Myomectomy; Removing the Fibroids

Myomectomy; Removing the Fibroids

 Myomectomy means removal of the myomas (leiyomyomas or fibroids).





When women wish to preserve childbearing potential, myomectomy may be performed.
Unlike hysterectomy in which the entire uterus is removed, myomectomy is a surgical procedure in which individual fibroids are removed.
 

Approximately 18,000 myomectomies are performed yearly in the United States.

In general, myomectomy diminishes menorrhagia (prolonged and/or profuse menstrual flow) in roughly 80% of patients presenting with this symptom.
 

Unfortunately, there is a significant risk of recurrence of fibroids after myomectomy; in some studies up to 10% of women who underwent an initial myomectomy required a second major operative procedure.
In addition, 1/4 to 1/2 of women who underwent myomectomies had evidence by ultrasound of recurrence of their fibroids within 1 to 10 years.

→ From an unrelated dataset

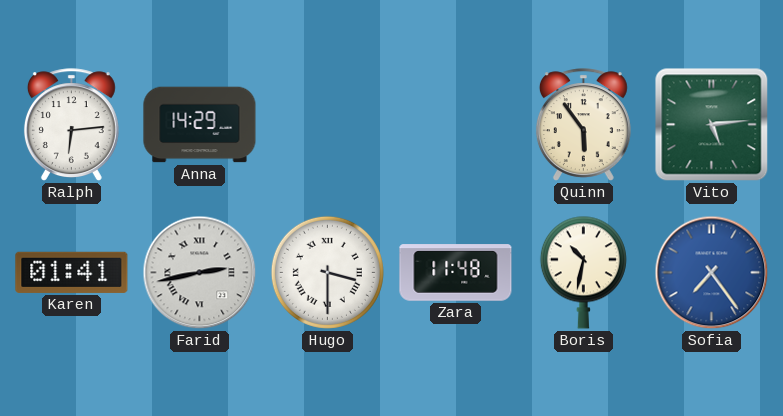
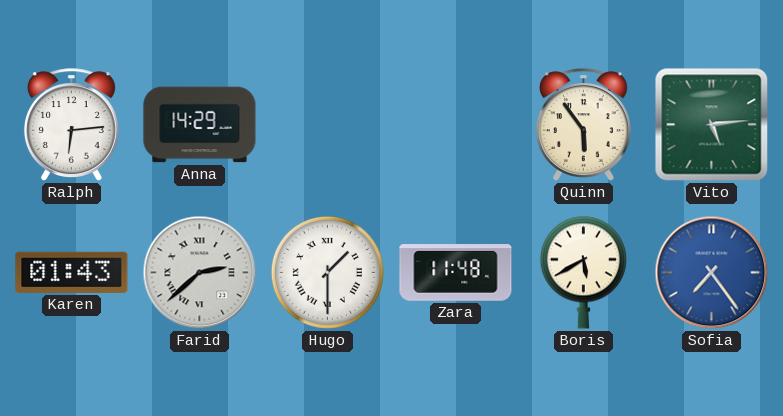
Karen: 01:41 -> 01:43
Farid: 2:43 -> 2:38
Hugo: 3:30 -> 1:30
Boris: 10:32 -> 5:40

In general there is 2 types of myomectomy;

   1. laparotomic (abdominal) myomectomy (open surgery)
   2. laparoscopic myomectomy (close surgery)
      However fibroids can be removed from vagina by using hysterescope (hysteroscopic myomectomy).

Although many fibroids can be removed through the laparoscope, the decision of which myomas should be removed laparoscopically and which by laparotomy depends on many factors.
A woman should discuss the advantages, disadvantages, and risks of each type of surgery with a surgeon who is experienced in all treatment methods.